---- Extracted records

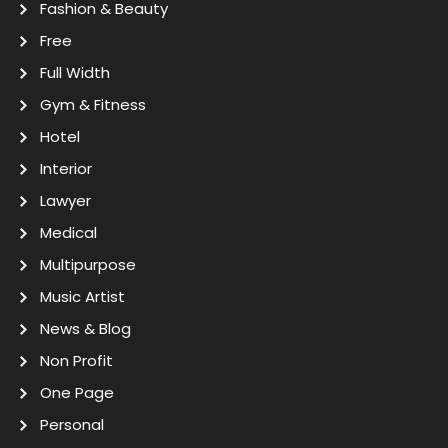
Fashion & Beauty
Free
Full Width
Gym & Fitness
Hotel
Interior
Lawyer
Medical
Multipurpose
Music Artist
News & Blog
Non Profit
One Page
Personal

--------
---- Extracted records

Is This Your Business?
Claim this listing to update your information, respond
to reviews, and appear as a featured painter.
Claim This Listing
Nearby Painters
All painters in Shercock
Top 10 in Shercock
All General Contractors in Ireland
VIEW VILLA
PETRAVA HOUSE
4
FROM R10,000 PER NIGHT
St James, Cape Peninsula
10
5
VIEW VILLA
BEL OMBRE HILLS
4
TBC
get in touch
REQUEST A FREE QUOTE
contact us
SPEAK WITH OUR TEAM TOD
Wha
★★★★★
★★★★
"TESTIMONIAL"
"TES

--------
---- Extracted records

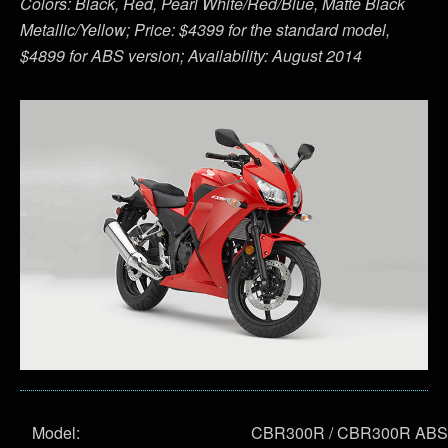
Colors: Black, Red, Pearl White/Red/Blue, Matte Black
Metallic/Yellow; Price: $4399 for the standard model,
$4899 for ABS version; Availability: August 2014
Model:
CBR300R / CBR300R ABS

--------

## Activity
Please state how many lines of the data hold the string "Claim", with nothing else in your reply.

## Solved problem
2